Metrics Reference
The RAGAS adapter supports 11 evaluation metrics, divided into core metrics (available since RAGAS v0.1) and extended metrics (class-based, available since RAGAS v0.4+).
Metrics Overview
Section titled “Metrics Overview”| Metric | Category | LLM Judge | Embeddings | Input Requirements |
|---|---|---|---|---|
faithfulness | Core | Yes | No | user_input, response, retrieved_contexts |
answer_relevancy | Core | Yes | Yes | user_input, response, retrieved_contexts |
context_precision | Core | Yes | No | user_input, retrieved_contexts, reference |
context_recall | Core | Yes | No | retrieved_contexts, reference |
answer_similarity | Core | No | Yes | response, reference |
context_entity_recall | Core | No | No | retrieved_contexts, reference |
factual_correctness | Extended | Yes | No | response, reference |
noise_sensitivity | Extended | Yes | No | user_input, response, retrieved_contexts, reference |
nv_accuracy | Extended | Yes | No | user_input, response, reference |
nv_context_relevance | Extended | Yes | No | user_input, retrieved_contexts |
nv_response_groundedness | Extended | Yes | No | response, retrieved_contexts |
Core Metrics
Section titled “Core Metrics”Faithfulness
Section titled “Faithfulness”Measures whether the generated answer is factually grounded in the retrieved context.
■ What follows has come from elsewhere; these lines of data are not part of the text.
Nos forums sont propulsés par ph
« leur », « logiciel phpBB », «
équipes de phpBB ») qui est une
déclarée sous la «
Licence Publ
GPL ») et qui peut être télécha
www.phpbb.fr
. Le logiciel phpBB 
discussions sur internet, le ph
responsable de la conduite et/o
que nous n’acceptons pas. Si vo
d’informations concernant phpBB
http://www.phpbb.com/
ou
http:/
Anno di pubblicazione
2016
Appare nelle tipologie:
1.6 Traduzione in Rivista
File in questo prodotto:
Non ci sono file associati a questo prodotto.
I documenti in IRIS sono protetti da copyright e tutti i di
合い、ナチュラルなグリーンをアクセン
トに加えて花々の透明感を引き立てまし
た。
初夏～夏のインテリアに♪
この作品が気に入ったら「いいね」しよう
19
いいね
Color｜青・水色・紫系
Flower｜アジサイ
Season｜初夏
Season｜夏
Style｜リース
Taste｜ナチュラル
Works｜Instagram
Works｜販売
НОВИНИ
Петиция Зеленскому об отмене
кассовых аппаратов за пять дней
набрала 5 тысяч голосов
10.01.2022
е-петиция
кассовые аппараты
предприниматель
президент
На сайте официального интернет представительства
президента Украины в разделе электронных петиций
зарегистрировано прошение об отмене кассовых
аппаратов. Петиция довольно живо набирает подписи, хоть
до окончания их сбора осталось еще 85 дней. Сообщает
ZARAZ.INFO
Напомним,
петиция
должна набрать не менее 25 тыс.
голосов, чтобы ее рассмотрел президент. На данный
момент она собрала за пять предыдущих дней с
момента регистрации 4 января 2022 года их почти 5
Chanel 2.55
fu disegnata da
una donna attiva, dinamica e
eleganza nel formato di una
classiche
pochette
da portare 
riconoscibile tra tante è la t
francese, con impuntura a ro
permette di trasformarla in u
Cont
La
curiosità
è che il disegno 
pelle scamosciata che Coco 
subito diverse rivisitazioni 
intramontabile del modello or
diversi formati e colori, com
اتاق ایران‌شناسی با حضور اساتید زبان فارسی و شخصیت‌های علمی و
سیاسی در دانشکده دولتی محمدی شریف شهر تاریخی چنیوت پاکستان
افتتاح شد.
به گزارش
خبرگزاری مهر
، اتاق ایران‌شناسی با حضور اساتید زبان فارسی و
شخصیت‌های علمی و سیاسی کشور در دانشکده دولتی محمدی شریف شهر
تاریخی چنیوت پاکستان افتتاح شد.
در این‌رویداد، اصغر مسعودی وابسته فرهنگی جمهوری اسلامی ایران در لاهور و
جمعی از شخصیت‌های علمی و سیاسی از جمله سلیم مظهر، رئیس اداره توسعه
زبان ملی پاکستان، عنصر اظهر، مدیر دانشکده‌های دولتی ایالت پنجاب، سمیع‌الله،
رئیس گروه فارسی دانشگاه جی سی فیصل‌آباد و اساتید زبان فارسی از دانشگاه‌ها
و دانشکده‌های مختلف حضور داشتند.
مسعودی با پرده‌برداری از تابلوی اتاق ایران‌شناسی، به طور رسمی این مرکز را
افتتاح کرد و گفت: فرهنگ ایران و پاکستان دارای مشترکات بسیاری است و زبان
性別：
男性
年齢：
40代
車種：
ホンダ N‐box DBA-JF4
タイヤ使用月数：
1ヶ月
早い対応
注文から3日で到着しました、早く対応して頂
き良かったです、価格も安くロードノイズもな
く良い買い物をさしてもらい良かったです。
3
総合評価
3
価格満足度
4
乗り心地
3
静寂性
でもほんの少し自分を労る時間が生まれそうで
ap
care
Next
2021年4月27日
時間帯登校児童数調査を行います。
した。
A faithfulness score of 1.0 means every claim in the answer can be traced back to the context; 0.0 means the model is hallucinating entirely.
When to use: Always include faithfulness in RAG evaluations. It is the primary defence against hallucination, the most critical failure mode for RAG systems.
How it works: The LLM judge decomposes the answer into individual claims, then checks each claim against the retrieved context. The score is the fraction of claims supported by the context.
Required columns: user_input, response, retrieved_contexts
Answer Relevancy
Section titled “Answer Relevancy”Measures how relevant the generated answer is to the original question. High relevancy means the answer directly addresses what was asked; low relevancy means the answer is off-topic or generic.
When to use: To detect answers that are factually correct (faithful) but do not actually answer the question. Faithfulness and answer relevancy together cover the two main RAG failure modes.
How it works: The LLM judge generates questions from the answer, then measures the semantic similarity (via embeddings) between the generated questions and the original question.
Required columns: user_input, response, retrieved_contexts
Context Precision
Section titled “Context Precision”Measures whether the relevant items in the retrieved context are ranked higher than irrelevant ones. High precision means the retriever is surfacing useful documents first.
When to use: To evaluate retriever quality, specifically whether the ranking of retrieved documents is effective.
How it works: The LLM judge determines which retrieved context items are relevant to the reference answer, then computes a precision score weighted by position.
Required columns: user_input, retrieved_contexts, reference
Context Recall
Section titled “Context Recall”Measures how much of the reference answer is covered by the retrieved context. High recall means the retriever is finding all the information needed to produce a complete answer.
When to use: To detect retrieval gaps, cases where the retriever misses relevant documents, forcing the model to either hallucinate or give an incomplete answer.
How it works: The LLM judge decomposes the reference answer into sentences, then checks which sentences can be attributed to the retrieved context. The score is the fraction of attributable sentences.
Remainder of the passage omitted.